Mais il y a sa fille espiègle qui lui fait "l'effet d'un philosophe en culottes courtes". Mais il y a l'ami Ernest dont il fréquente la librairie pour ses recherches sur son aïeul et le plaisir inquiet de la conversation.
C'est que de graves menaces pèsent sur la forêt et les lacs d'Aurinvia. Des individus s'y livrent à des mises en scène macabres. Lourdement armés, ils ont creusé une tranchée...
Mystérieusement aidé par son chat, Joan retrouve leur trace et l'instinct du guerrier malgré lui qu'il a été, jusqu'à en vomir.
L'orage gronde sur la terre comme au ciel. Un orage peuplé de chimères océanes qui orchestrent une énigmatique partition.
Il faudra beaucoup de temps à Joan pour la déchiffrer et devenir un troubadour parfait au café du Vieux marin où il chante, accompagné de sa guitare, ses compositions de la vie ordinaire. Et beaucoup d'expérience pour comprendre que "le monde n'est ni simple ni complexe, il n'est que ce que l'on décide d'y projeter soi-même".
Jérôme Lafargue signe avec Le temps est à l'orage un roman dont l'écriture manie aussi bien la violence que la tendresse. Sans outrance ni mièvrerie, il offre au lecteur ému de belles pages sur l'amitié. Ses descriptions des tourments géologiques de la terre comme celles de l'atelier de Guilhem sont d'une précision qui élargit dans l'imaginaire la signification du moindre détail. Enfin, sa relation des mythologies rurales liées à l'errance intérieure du personnage rappelle, ici ou là, les travaux de l'historienne et archéologue Fred Vargas.
Extrait :
"Un hêtre géant a alors crû, protégé par l'entrelacs de ruisseaux, d'étangs et de cascades. L'un de ses rejetons, celui-là même situé à proximité de la maison, s'est approché de la mer, comme pour s'acquitter d'une dette ancienne. Au fil des siècles, des inondations et des bouleversements géographiques, deux autres lacs sont venus tenir compagnie à l'étang des Lucioles, s'établissant sur des plateaux dominant la plaine et la côte océane à plus de trois cents mètres de hauteur. Chacun avec son histoire, sa toponymie, sa légende.

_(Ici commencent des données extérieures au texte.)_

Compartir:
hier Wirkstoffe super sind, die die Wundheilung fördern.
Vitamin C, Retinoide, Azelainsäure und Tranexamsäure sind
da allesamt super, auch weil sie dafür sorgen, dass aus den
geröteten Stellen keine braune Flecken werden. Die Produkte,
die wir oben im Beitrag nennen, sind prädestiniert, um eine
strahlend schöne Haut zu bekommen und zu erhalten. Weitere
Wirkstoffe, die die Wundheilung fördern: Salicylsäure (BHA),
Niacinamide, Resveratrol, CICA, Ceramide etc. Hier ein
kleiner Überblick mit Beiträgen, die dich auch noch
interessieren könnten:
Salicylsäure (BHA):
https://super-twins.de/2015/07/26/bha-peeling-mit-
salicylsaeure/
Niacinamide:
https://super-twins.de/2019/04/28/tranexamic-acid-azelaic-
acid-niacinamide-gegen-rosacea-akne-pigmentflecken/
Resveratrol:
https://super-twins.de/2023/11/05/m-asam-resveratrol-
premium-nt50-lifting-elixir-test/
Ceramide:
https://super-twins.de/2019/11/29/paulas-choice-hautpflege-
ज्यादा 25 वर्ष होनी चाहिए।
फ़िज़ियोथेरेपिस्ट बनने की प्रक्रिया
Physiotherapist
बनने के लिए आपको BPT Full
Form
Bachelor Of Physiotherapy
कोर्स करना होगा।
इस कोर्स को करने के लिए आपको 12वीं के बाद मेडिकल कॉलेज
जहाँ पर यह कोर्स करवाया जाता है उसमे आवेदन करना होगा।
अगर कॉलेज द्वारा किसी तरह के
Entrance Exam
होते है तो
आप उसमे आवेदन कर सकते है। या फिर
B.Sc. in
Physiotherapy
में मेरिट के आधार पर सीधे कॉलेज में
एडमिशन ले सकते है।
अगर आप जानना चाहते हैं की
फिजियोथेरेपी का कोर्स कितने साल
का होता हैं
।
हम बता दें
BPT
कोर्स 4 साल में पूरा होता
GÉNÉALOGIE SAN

Le lac du Loup, mare où venaient s'abreuver des meutes de ces animaux tantôt despotes, tantôt pourchassés et trouvant refuge dans la forêt.
Le lac Malenconia, "mélancolie" en gascon, car s'y rejoignaient les âmes tristes et souffrantes ; plonger son regard dans ses eaux blanches apportait la vision sans équivoque de ce qui vous attendait : peine infinie, rémission provisoire ou rebond définitif."
Le temps est à l'orage de Jérôme Lafargue est publié aux éditions Quidam et coûte 18 euros.